The Democratic Party is looking around for a new face in its leadership. The November elections put the spotlight on two persons not previously prominent in speculation about the US's future. Senator Nunn is one of these. The other is Michael Dukakis, just reelected by a whopping majority as governor of Massachusetts, a state that happens right now to be enjoying a roaring economic boom.
Senator Byrd is now the majority leader in the Senate. Senator Pell heads the Committee on Foreign Relations, and Senator Nunn heads the Committee on Military Affairs.
Those three men, during the last two years of the Reagan presidency, will have a large say in deciding how much money is to be spent on Mr. Reagan's Strategic Defense Initiative (SDI), whether the undeclared war against Nicaragua is to be continued or attenuated, and whether Mr. Reagan should renew his explorations into the possibility of an arms control agreement.
One can see a possible piece of delicate bargaining in the future. The three important senators could, in effect, offer the President's funds for both SDI and for fighting Nicaragua in proportion to the earnestness of his efforts to seek accommodation with the Soviets. Certainly funds for those projects will be calibrated according to senatorial wishes. And certainly there will be no more clandestine operations being run from the White House without the prior knowledge or consent of those three senators.
These changes follow inevitably from the elections, from the disclosure of a gunrunning operation to the contra rebels fighting the Nicaraguan government (the Eugene Hasenfus affair), and from the exposure of the attempt to buy hostages by delivering guns to Iran.
President Reagan's popularity seems to be as high as ever, but his ability to influence Congress and take the initiative in foreign affairs is another matter. In this month's election, he tried to persuade the voters that he needed a majority of senators from his own party in order to carry through his policies. Either the voters were uninterested in the Reagan policies or unpersuaded by his arguments. They gave the Democrats control of the Senate by a wider margin than the Democrats had dared expect or than the Republicans had feared. The change will probably make only a marginal difference in domestic policy. It could be decisive in foreign policy.
Not only did the election hand control of the Senate over to the Democrats. Confidence in the competence of the Reagan foreign policy has also been shaken, in both allied capitals and in the Congress. The gunrunning to Nicaragua was bungled. So was the buying of hostages with guns to Iran (in flagrant violation of Mr. Reagan's own rhetorical precepts). And the evidence mounts that Mr. Reagan was maneuvered by the Soviets at the Iceland summit into agreeing, or appearing to agree, to arms reductions that would have damaged the alliance.

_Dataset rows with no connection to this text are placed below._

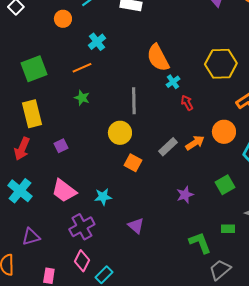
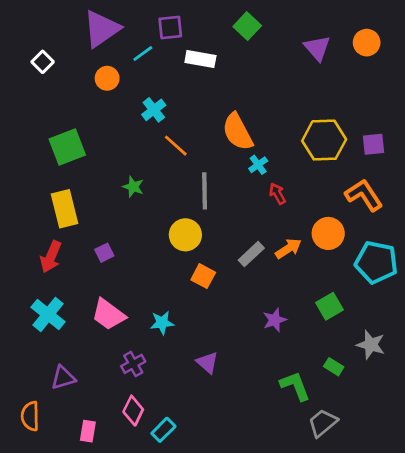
orange line: (82, 68) -> (176, 146), moved, turned 66
purple cross: (82, 227) -> (133, 364), size x0.7
green rectangle: (228, 229) -> (334, 367), turned 32

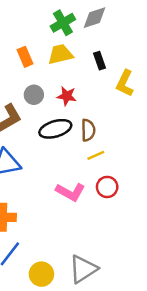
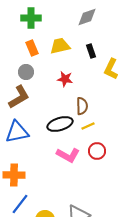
green cross: (63, 23) -> (31, 18), moved, turned 30
gray circle: (34, 95) -> (26, 72), moved
black ellipse: (55, 129) -> (60, 124), moved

Obviously, the alliance is not going to break up because Mr. Reagan fumbled the summit or because the White House staff has been proved incompetent at gunrunning and hostage-buying. None of the allies will quit the alliance. But from now on more consideration will be given by the Reagan administration to the interests of the allies and to the wishes of the Senate.
All of the above makes it seem more likely that the Reagan era in both foreign and domestic policy is running down. If the Soviets read this to mean that they might as well put off serious business with the Americans until there is a new person in the Oval Office, it would not be surprising. On on the other hand, Mr. Reagan may be especially anxious now to achieve something that will make him memorable in the history books. The Soviets should think twice before deciding to sit out the balance of the Reagan term.